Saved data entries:
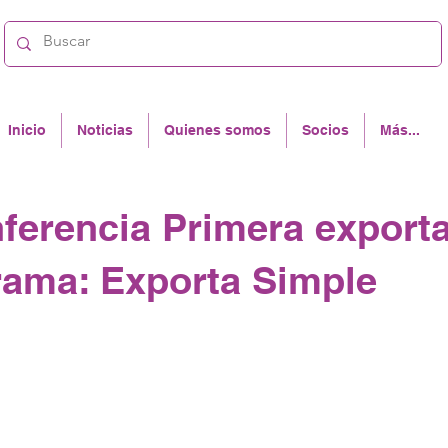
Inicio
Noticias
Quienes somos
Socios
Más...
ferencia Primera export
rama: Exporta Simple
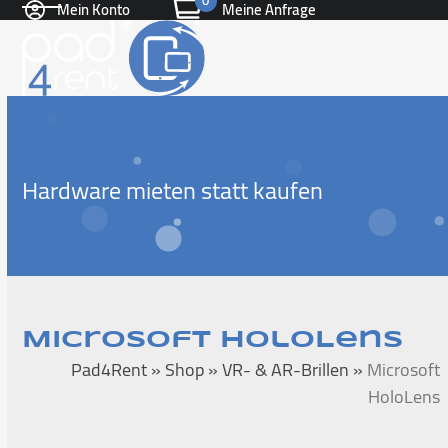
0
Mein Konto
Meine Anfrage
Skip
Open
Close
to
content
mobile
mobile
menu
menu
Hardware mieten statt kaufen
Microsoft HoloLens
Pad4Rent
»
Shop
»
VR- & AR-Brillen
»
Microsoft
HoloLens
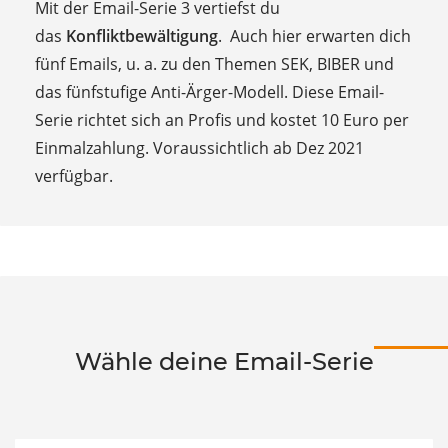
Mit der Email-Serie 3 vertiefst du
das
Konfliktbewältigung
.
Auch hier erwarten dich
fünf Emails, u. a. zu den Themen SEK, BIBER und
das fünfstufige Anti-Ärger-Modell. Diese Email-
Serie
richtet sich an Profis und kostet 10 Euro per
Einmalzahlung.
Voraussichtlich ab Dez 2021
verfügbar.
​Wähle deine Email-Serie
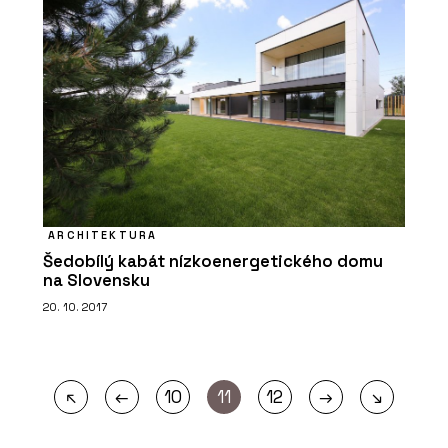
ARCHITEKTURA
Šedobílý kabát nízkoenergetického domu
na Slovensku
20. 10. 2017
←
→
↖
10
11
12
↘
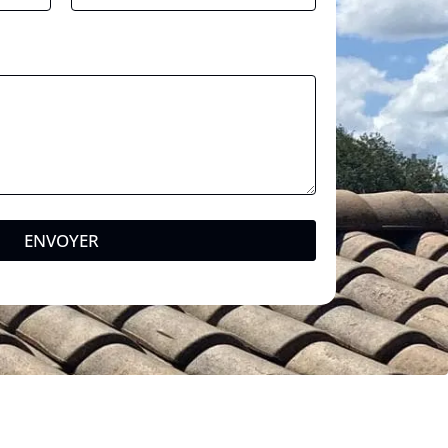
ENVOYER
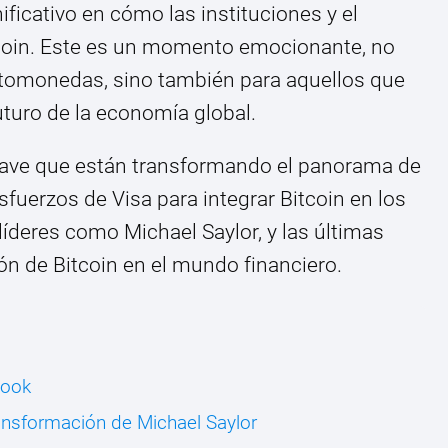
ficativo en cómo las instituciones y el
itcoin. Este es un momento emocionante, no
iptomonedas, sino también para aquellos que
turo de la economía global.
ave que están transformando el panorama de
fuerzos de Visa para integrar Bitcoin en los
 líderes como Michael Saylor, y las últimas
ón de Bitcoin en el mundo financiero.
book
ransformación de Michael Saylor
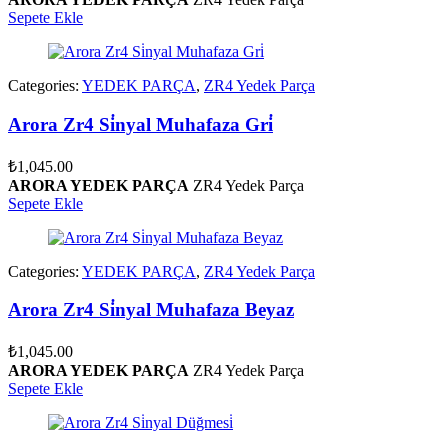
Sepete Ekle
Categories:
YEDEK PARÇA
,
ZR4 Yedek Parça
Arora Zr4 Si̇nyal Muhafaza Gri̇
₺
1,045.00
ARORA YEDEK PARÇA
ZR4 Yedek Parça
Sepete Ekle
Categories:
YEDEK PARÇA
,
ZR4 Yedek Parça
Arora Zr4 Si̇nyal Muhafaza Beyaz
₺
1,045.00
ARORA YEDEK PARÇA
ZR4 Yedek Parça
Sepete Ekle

* * *

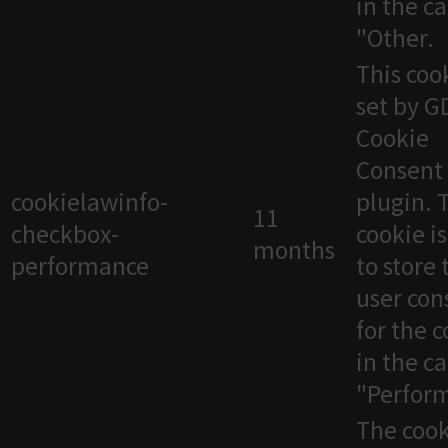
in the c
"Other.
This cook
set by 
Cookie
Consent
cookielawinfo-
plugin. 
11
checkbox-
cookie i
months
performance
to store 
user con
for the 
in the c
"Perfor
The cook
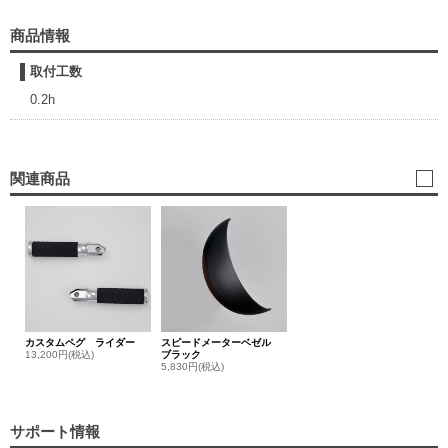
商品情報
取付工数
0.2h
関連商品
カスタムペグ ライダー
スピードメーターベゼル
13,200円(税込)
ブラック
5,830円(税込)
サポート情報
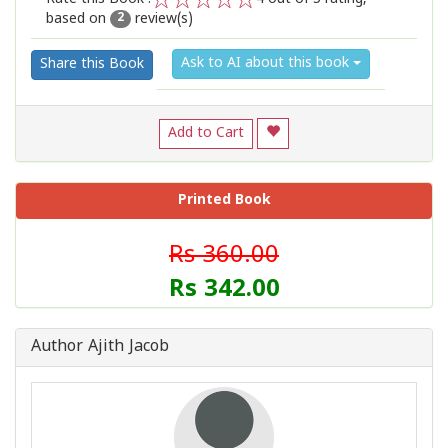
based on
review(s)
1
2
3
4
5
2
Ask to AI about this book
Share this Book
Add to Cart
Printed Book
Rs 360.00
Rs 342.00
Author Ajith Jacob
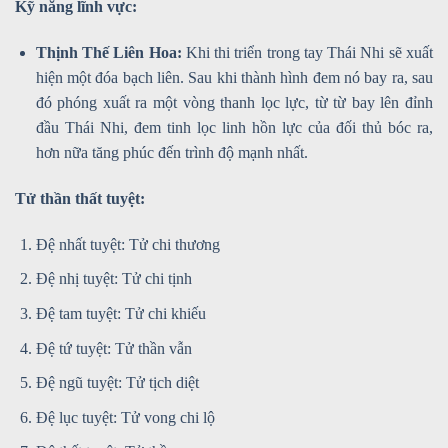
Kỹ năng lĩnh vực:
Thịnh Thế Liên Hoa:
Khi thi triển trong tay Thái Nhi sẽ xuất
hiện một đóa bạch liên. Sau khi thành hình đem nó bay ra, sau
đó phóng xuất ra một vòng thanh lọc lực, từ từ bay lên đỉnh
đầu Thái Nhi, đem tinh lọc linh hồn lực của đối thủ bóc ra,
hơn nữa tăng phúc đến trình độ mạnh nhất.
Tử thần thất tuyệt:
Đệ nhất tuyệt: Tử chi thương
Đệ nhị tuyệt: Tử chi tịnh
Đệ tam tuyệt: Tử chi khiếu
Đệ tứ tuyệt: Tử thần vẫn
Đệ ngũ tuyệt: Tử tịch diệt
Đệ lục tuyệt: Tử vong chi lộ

_ACTIVITY_: Look through the records for the string "para". Copy every line that has it.

_EXERCISE RESULT_:
iptomonedas, sino también para aquellos que
fuerzos de Visa para integrar Bitcoin en los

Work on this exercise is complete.